The decision was a victory for the Los Angeles-based maker of high-end women’s handbags, Leegin Creative.  The owner insisted that shopkeepers sell his bags at prices he sets in an attempt to compete against larger brands.  Kay’s Kloset, a clothing shop, disapproved of the policy and in 2001 began selling Leegin’s leather goods at a 20 percent discount.  Leegin pulled its product from the store and Kay’s Kloset sued on the grounds that the pricing policy violated antitrust laws.  The court initially agreed with Kay’s Kloset and awarded the store a $3.6-million judgment.  However, on June 28, 2007 the Supreme Court reversed this verdict.

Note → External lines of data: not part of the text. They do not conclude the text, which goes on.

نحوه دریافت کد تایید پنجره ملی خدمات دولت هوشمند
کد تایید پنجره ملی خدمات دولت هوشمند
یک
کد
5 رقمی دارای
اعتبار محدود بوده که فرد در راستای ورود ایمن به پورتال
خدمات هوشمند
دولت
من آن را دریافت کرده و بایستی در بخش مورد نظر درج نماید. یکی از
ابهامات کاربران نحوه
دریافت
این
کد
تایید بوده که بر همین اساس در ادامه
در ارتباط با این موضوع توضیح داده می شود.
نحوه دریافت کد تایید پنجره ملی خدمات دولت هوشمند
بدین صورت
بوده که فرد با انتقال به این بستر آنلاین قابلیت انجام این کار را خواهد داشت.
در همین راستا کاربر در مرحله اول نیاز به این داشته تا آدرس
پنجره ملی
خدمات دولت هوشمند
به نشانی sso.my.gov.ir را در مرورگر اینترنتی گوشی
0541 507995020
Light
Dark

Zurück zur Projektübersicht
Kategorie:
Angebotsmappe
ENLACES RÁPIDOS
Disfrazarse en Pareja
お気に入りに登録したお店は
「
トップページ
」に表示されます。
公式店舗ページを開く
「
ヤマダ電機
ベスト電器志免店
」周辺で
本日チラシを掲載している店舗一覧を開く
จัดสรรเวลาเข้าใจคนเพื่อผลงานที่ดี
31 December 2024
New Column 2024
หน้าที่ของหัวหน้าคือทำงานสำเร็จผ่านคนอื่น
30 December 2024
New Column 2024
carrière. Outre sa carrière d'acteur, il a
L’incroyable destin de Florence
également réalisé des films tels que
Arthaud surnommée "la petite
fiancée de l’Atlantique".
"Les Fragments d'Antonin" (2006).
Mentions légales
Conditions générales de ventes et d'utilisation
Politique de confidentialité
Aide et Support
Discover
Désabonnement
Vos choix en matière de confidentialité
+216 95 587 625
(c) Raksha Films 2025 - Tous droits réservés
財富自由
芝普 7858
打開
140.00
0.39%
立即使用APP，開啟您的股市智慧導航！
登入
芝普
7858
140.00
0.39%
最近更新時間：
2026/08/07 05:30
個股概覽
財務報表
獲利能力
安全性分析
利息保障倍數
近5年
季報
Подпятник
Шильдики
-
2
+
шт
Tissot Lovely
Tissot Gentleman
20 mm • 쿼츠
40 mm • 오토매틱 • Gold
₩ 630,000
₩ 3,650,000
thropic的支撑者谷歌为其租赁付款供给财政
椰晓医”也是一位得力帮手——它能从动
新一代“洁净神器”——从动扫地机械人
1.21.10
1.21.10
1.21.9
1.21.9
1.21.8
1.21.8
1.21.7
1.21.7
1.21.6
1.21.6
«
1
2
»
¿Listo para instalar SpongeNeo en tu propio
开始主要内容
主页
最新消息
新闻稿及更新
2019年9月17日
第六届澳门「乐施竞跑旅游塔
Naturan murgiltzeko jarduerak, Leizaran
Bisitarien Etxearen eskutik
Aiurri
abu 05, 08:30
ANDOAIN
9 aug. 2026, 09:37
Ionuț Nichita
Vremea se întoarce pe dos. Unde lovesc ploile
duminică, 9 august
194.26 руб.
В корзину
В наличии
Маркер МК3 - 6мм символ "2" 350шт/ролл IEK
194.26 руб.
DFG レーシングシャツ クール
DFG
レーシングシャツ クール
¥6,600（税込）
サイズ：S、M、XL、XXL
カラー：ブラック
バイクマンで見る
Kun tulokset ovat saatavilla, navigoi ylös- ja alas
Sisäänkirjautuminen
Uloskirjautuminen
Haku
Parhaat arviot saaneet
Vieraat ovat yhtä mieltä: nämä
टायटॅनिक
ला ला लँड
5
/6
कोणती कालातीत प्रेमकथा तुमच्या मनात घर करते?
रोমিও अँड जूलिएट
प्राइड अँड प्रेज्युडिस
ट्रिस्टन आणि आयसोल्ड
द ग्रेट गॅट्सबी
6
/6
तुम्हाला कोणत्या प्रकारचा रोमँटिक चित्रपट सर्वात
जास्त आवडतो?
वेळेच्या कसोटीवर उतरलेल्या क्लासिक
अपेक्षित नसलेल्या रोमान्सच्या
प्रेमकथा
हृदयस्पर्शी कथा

The dissent emphasized that the majority overturned a long-running rule that benefited consumers.  Justice Breyer, writing for the dissent, predicted that the new rule will raise the prices of goods and will create legal turbulence.  Retailers will have less flexibility to move merchandise and set prices in their own stores (the decision removes price competition from our economy), while manufacturers would find it easier to protect their brands from discounting.

Proponents of the new rule say that for luxury goods manufacturers, the ability to set a minimum resale price could allow them to extend their brand into new channels without fear of brand dilution.

However, the ruling leaves open the possibility that price-fixing agreements can be attacked under the antitrust laws when a manufacturer’s brand dominates the market.